Dataset items
################
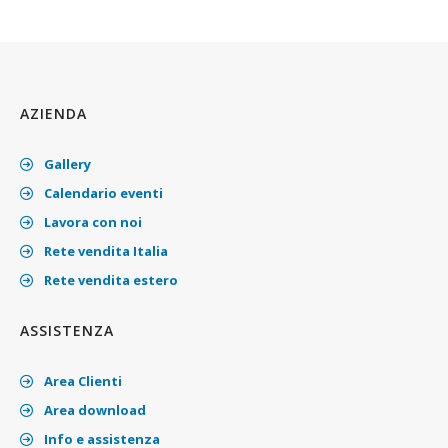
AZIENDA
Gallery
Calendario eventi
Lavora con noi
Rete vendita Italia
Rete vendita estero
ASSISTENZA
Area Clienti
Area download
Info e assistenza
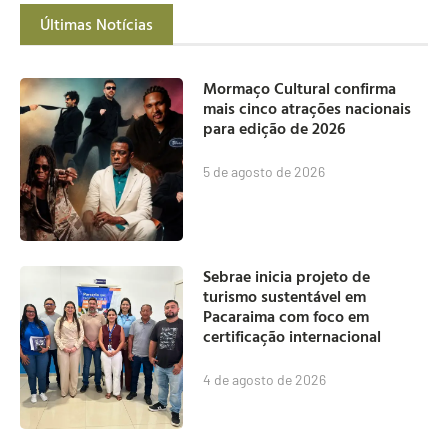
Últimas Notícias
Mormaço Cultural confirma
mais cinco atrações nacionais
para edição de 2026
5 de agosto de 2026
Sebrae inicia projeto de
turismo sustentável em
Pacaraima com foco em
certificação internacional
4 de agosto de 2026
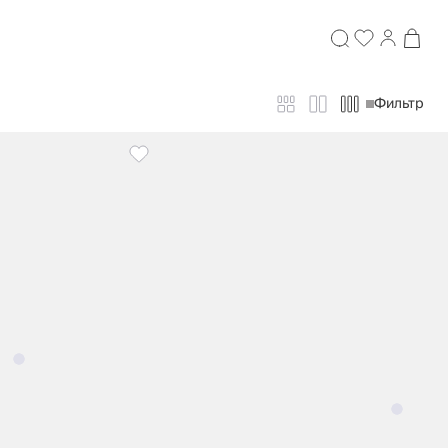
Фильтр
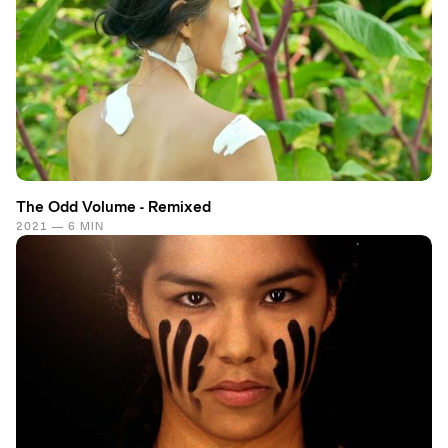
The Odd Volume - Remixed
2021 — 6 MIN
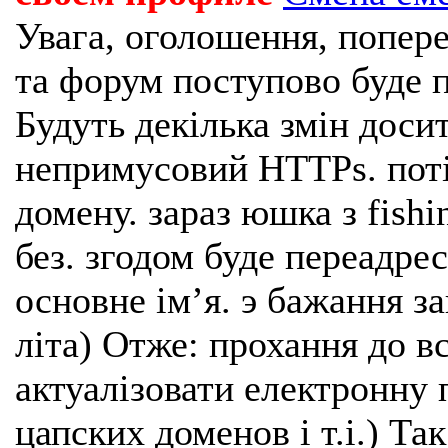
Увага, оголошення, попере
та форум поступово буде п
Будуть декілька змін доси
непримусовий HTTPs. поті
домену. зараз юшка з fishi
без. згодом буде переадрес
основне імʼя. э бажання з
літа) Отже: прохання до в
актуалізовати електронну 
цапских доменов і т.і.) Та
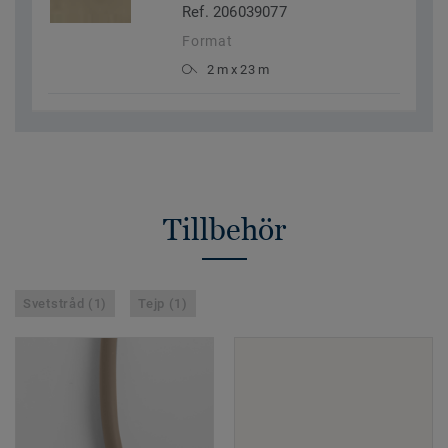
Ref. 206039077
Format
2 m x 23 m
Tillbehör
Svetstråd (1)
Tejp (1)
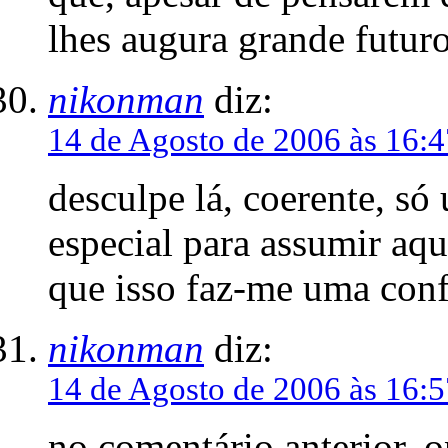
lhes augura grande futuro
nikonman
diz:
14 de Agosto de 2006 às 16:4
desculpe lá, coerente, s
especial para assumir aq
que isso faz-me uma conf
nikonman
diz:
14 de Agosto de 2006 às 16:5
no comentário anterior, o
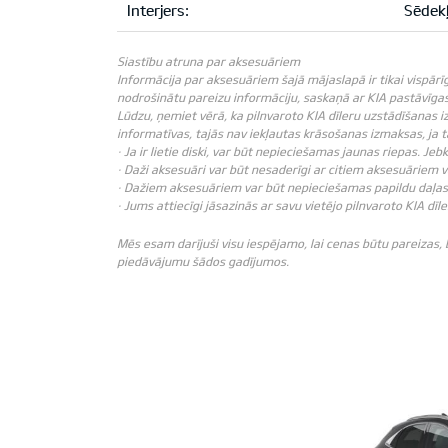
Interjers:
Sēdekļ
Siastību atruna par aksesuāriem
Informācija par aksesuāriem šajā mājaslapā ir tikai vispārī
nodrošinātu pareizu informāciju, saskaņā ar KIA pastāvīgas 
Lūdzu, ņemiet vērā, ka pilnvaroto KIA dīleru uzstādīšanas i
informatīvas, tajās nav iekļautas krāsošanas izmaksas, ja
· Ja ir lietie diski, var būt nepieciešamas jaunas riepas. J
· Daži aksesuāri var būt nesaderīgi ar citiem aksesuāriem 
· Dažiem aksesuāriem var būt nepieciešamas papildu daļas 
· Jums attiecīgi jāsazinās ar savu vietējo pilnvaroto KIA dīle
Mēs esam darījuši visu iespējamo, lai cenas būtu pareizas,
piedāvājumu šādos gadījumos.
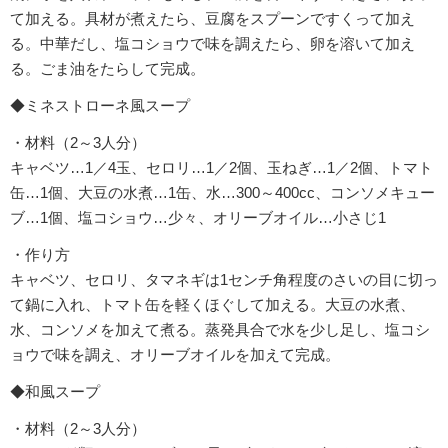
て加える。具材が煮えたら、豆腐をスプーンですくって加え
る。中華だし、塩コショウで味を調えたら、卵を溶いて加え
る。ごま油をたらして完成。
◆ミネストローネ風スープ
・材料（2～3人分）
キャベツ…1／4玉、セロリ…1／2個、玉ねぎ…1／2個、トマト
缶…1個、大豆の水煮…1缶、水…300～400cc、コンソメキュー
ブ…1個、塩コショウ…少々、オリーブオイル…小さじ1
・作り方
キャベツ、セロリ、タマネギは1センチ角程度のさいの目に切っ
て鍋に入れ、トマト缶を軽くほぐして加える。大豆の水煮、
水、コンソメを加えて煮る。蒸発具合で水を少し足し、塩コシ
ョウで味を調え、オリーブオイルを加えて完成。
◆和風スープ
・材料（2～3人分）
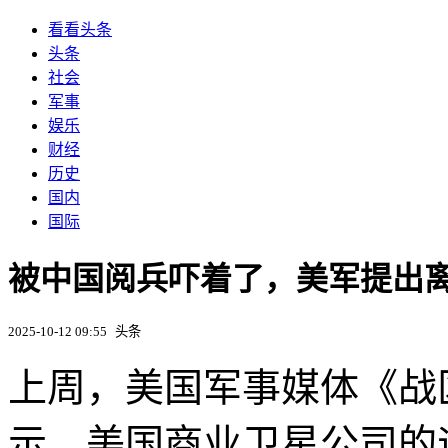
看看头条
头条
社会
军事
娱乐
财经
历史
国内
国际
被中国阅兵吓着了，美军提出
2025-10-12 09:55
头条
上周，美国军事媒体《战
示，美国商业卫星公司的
################
*TASK TO CARRY OUT*. Copy out the entries verbatim and leave the images out.

*ANSWER TO THE EXERCISE*.
AZIENDA
Gallery
Calendario eventi
Lavora con noi
Rete vendita Italia
Rete vendita estero
ASSISTENZA
Area Clienti
Area download
Info e assistenza
Últimas Notícias
Mormaço Cultural confirma
mais cinco atrações nacionais
para edição de 2026
5 de agosto de 2026
Sebrae inicia projeto de
turismo sustentável em
Pacaraima com foco em
certificação internacional
4 de agosto de 2026
Фильтр
The Odd Volume - Remixed
2021 — 6 MIN
Увага, оголошення, попере
та форум поступово буде п
Будуть декілька змін доси
непримусовий HTTPs. поті
домену. зараз юшка з fishi
без. згодом буде переадрес
основне імʼя. э бажання з
літа) Отже: прохання до в
актуалізовати електронну 
цапских доменов і т.і.) Та
Ref. 206039077
Format
2 m x 23 m
Tillbehör
Svetstråd (1)
Tejp (1)
lhes augura grande futuro
nikonman
diz:
14 de Agosto de 2006 às 16:4
desculpe lá, coerente, s
especial para assumir aq
que isso faz-me uma conf
nikonman
diz:
14 de Agosto de 2006 às 16:5
no comentário anterior, o
Interjers:
Sēdekļ
Siastību atruna par aksesuāriem
Informācija par aksesuāriem šajā mājaslapā ir tikai vispārī
nodrošinātu pareizu informāciju, saskaņā ar KIA pastāvīgas 
Lūdzu, ņemiet vērā, ka pilnvaroto KIA dīleru uzstādīšanas i
informatīvas, tajās nav iekļautas krāsošanas izmaksas, ja
· Ja ir lietie diski, var būt nepieciešamas jaunas riepas. J
· Daži aksesuāri var būt nesaderīgi ar citiem aksesuāriem 
· Dažiem aksesuāriem var būt nepieciešamas papildu daļas 
· Jums attiecīgi jāsazinās ar savu vietējo pilnvaroto KIA dīle
Mēs esam darījuši visu iespējamo, lai cenas būtu pareizas,
piedāvājumu šādos gadījumos.
て加える。具材が煮えたら、豆腐をスプーンですくって加え
る。中華だし、塩コショウで味を調えたら、卵を溶いて加え
る。ごま油をたらして完成。
◆ミネストローネ風スープ
・材料（2～3人分）
キャベツ…1／4玉、セロリ…1／2個、玉ねぎ…1／2個、トマト
缶…1個、大豆の水煮…1缶、水…300～400cc、コンソメキュー
ブ…1個、塩コショウ…少々、オリーブオイル…小さじ1
・作り方
キャベツ、セロリ、タマネギは1センチ角程度のさいの目に切っ
て鍋に入れ、トマト缶を軽くほぐして加える。大豆の水煮、
水、コンソメを加えて煮る。蒸発具合で水を少し足し、塩コシ
ョウで味を調え、オリーブオイルを加えて完成。
◆和風スープ
・材料（2～3人分）
看看头条
头条
社会
军事
娱乐
财经
历史
国内
国际
被中国阅兵吓着了，美军提出
2025-10-12 09:55
头条
上周，美国军事媒体《战
示，美国商业卫星公司的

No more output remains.